“Magnetic Tweezers” Help Identify Mode of New Anti-Viral Drug Action
In a collaborative study, scientists from Penn State University, the Delft University of Technology in the Netherlands, Friedrich-Alexander University in Germany, have come together to study a new class of antiviral drugs that work by causing the virus’ replication machinery to pause and backtrack, preventing the virus from efficiently replicating.
The ability of viruses to evade the immune system, as well as pathogenic virulence, makes the study of viral infections and development of novel antiviral compounds essential. “Viruses are a massive threat to global public health,” said Craig Cameron, professor and holder of the Eberly Family Chair in Biochemistry and Molecular Biology at Penn State and a lead author of the paper. “Developing broad-spectrum antiviral drugs — ones that are effective against many different viruses — is vital to our ability to prevent or respond to outbreaks. We were able to demonstrate the mechanism of a newly developed class of antiviral drugs that are a potentially broad spectrum.”
An experimental technique called “magnetic tweezers” has been used to identify the mechanism of a new class of broad-spectrum antiviral drugs that block activity by causing the viral replication machinery to pause and
backtrack.
Essentially all RNA viruses – whose genomes are composed of RNA rather than DNA – use an enzyme called RNA-dependent RNA polymerase to express genes and replicate their genome in order to make new copies of themselves. The polymerase enzyme is, therefore, an attractive target for developing broad-spectrum antivirals. In order to make more viruses, the RNA polymerase enzyme replicates the virus genome by incorporating nucleotides — the building blocks of RNA or DNA, which are made up of a base and a sugar — one at a time. For many antiviral drugs, alternative versions of these building blocks are designed such that when they are incorporated during replication, they somehow disrupt the process.

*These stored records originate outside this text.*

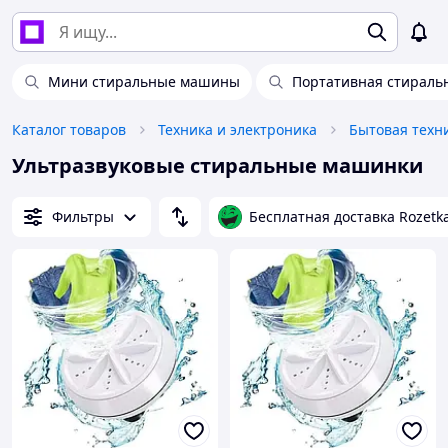
Мини стиральные машины
Портативная стираль
Каталог товаров
Техника и электроника
Бытовая техн
Ультразвуковые стиральные машинки
Фильтры
Бесплатная доставка Rozetk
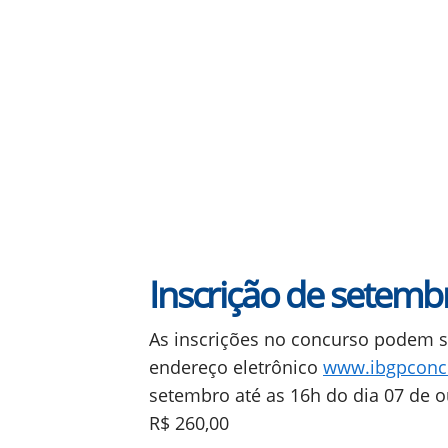
Inscrição de setemb
As inscrições no concurso podem se
endereço eletrônico
www.ibgpconc
setembro até as 16h do dia 07 de o
R$ 260,00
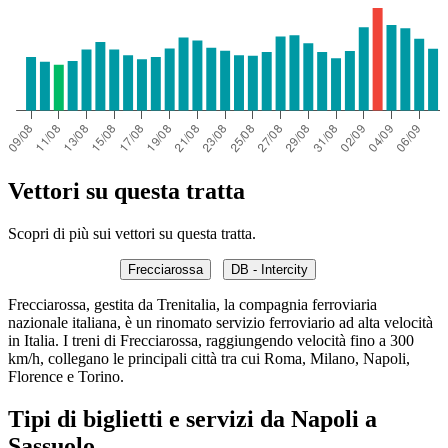
Vettori su questa tratta
Scopri di più sui vettori su questa tratta.
Frecciarossa
DB - Intercity
Frecciarossa, gestita da Trenitalia, la compagnia ferroviaria
nazionale italiana, è un rinomato servizio ferroviario ad alta velocità
in Italia. I treni di Frecciarossa, raggiungendo velocità fino a 300
km/h, collegano le principali città tra cui Roma, Milano, Napoli,
Florence e Torino.
Tipi di biglietti e servizi da Napoli a
Sassuolo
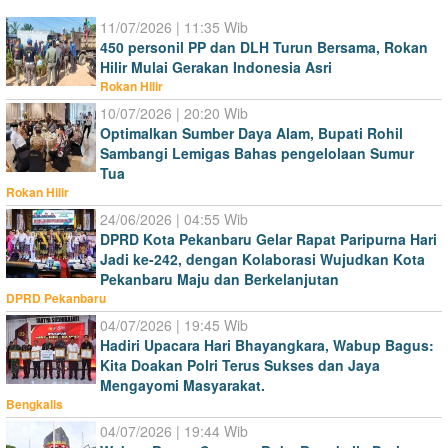
11/07/2026 | 11:35 Wib
450 personil PP dan DLH Turun Bersama, Rokan
Hilir Mulai Gerakan Indonesia Asri
Rokan Hilir
10/07/2026 | 20:20 Wib
Optimalkan Sumber Daya Alam, Bupati Rohil
Sambangi Lemigas Bahas pengelolaan Sumur
Tua
Rokan Hilir
24/06/2026 | 04:55 Wib
DPRD Kota Pekanbaru Gelar Rapat Paripurna Hari
Jadi ke-242, dengan Kolaborasi Wujudkan Kota
Pekanbaru Maju dan Berkelanjutan
DPRD Pekanbaru
04/07/2026 | 19:45 Wib
Hadiri Upacara Hari Bhayangkara, Wabup Bagus:
Kita Doakan Polri Terus Sukses dan Jaya
Mengayomi Masyarakat.
Bengkalis
04/07/2026 | 19:44 Wib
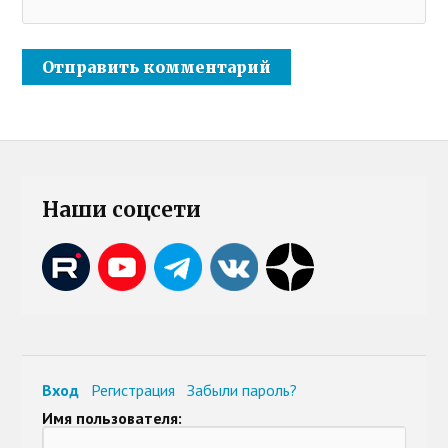
Наши соцсети
Вход
Регистрация
Забыли пароль?
Имя пользователя:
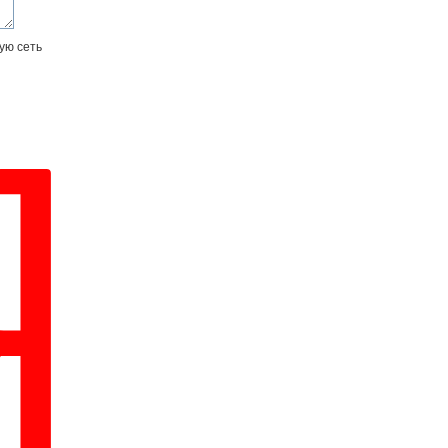
ую сеть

“To understand the disruption mechanism, we used magnetic tweezers that allowed us to monitor the progression of hundreds of individual RNA polymerase enzymes during the replication process in the presence of antiviral drugs,” said co-author Jamie J. Arnold, also of Penn State.
The magnetic tweezer assay works by tethering one end of hundreds of individual strands of RNA to a surface and attaching a magnetic bead to the other end. A magnet then holds the strands vertically while the researchers monitor the beads under a microscope. As the RNA polymerase builds new RNA, the length of the strand changes, moving the bead up or down. Because they can monitor hundreds of these processes simultaneously, the researchers are able to build datasets and develop sound statistical backing for their observations.
We used “a high-throughput magnetic tweezers platform to monitor the elongation dynamics of a prototypical RdRp over thousands of nucleotide-addition cycles in the absence and presence of a suite of nucleotide analog inhibitors,” the authors wrote. “We observed multiple RdRp-RNA elongation complexes; only a subset of which are competent for analog utilization. Incorporation of a pyrazine-carboxamide nucleotide analog, T-1106, leads to RdRp backtracking. This analysis reveals a mechanism of action for this antiviral ribonucleotide that is corroborated by cellular studies. We propose that induced backtracking represents a distinct mechanistic class of antiviral ribonucleotides.”
The researchers are excited by their findings and feel that the high-throughput magnetic tweezer assay is well poised to streamline antiviral drug development projects.